During the 33 years since TABOR was enacted, the federal government has paid for a lot of things that Colorado needs: Medicare, Medicaid, wildland firefighting, the National Weather Service, disaster assistance through FEMA, financial aid and grants for research and education, and federal transportation funding for highway projects.
That help is going away. Medicaid cuts will devastate rural hospitals. (Thanks for nothing, Rep. Hurd.) DOGE fired people working for the BLM, U.S. Forest Service and NWS. Executive orders have pulled back grants awarded to businesses, universities, and K-12 schools. And the next budget will cut even more. (Except ICE, which now will have a budget larger than Russia’s entire military.)

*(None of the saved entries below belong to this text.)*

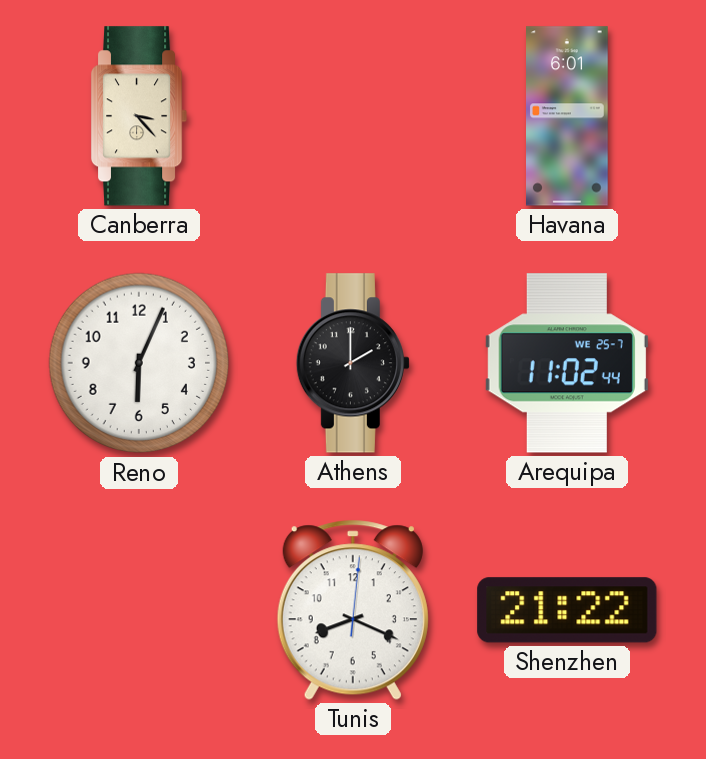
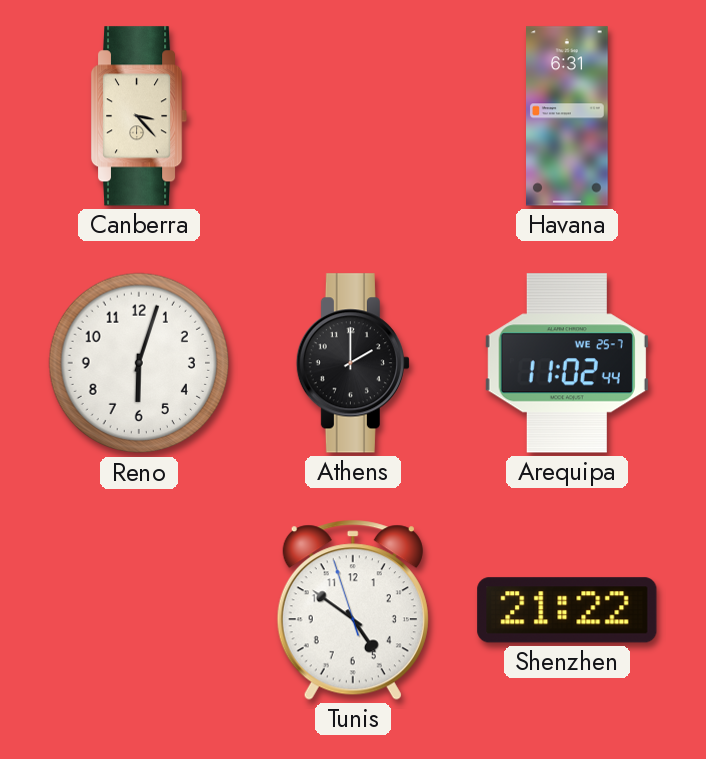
Havana: 6:01 -> 6:31
Reno: 6:04 -> 6:03
Tunis: 8:19 -> 4:50
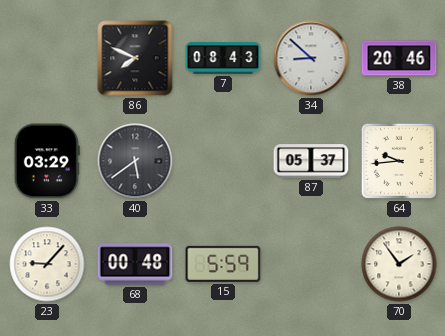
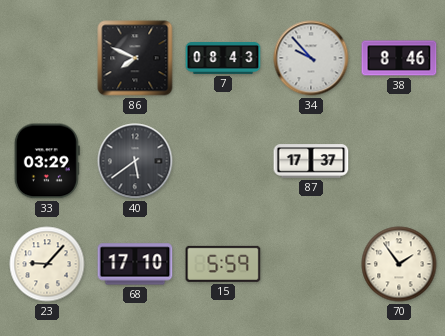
34: 8:52 -> 9:53
38: 20:46 -> 8:46
87: 05:37 -> 17:37
64: 9:44 -> none
68: 00:48 -> 17:10
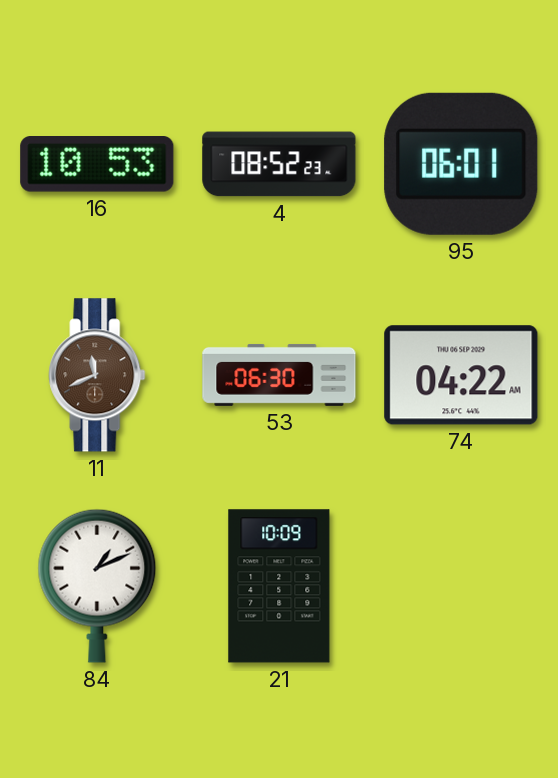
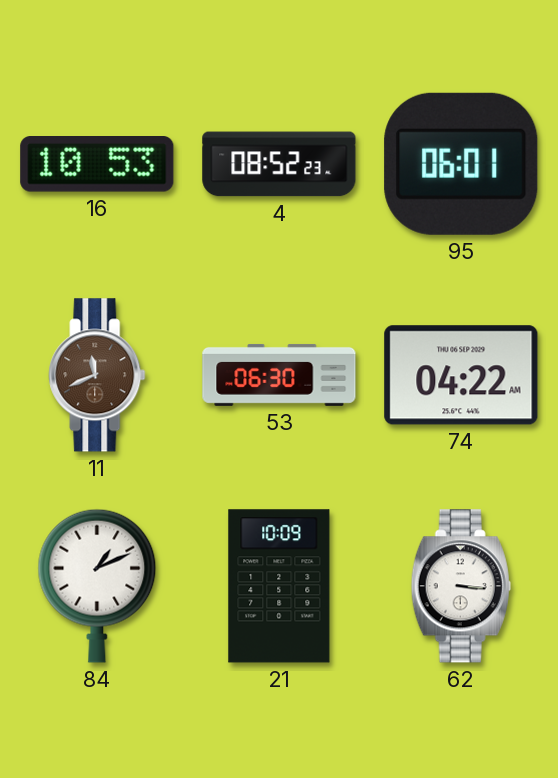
62: none -> 3:16
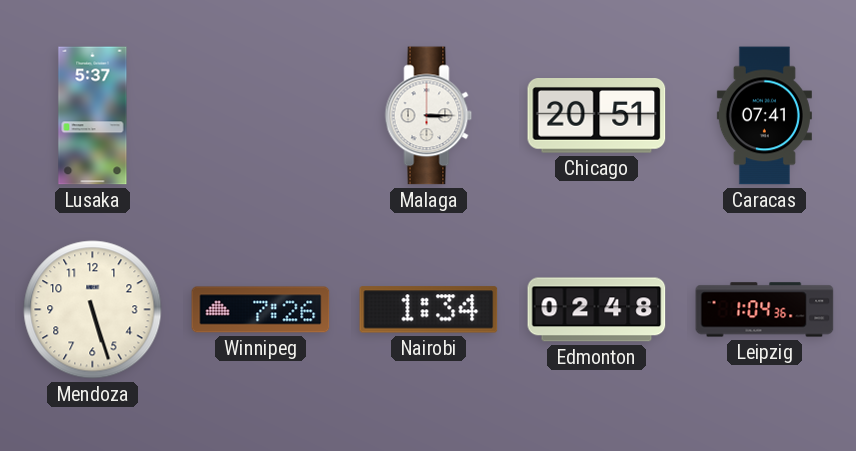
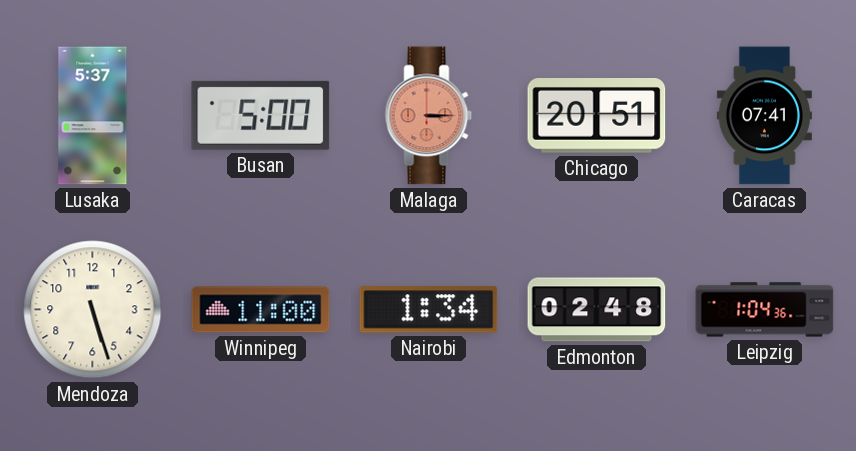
Busan: none -> 5:00
Malaga dial: white -> salmon
Winnipeg: 7:26 -> 11:00
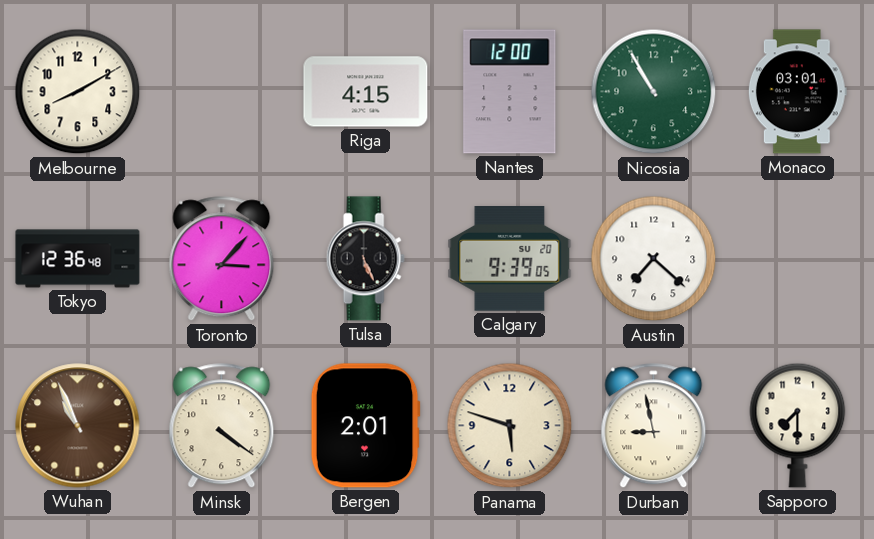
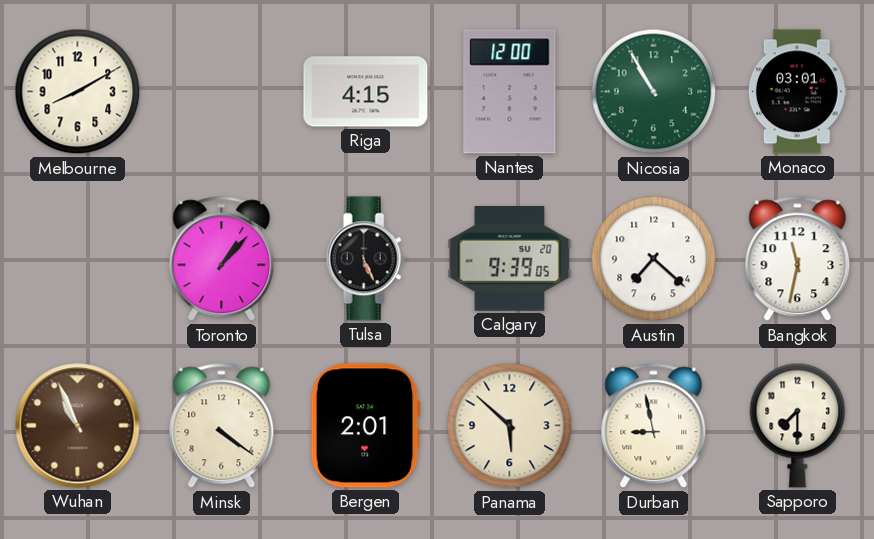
Tokyo: 12:36 -> none
Toronto: 3:07 -> 1:07
Bangkok: none -> 11:32
Panama: 5:48 -> 5:52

The federal government is leaving our health, our disaster preparation and recovery, and our education to the states. But Colorado is handcuffed by TABOR, a constitutional amendment from 1992 that prevents us from spending any more money than we currently do. We already are unable to adequately fund our K-12 schools and universities. Now, we’ll have to make even harder choices between paying teachers, fixing roads, keeping hospitals open, dealing with the aftermath of floods and fires, and so forth.
It could be different. Colorado constantly has to send money back to taxpayers. We could get rid of TABOR, and keep our health care and our education and our roads.
After all, taxpayers are supposedly getting a big tax cut from the federal government. Right?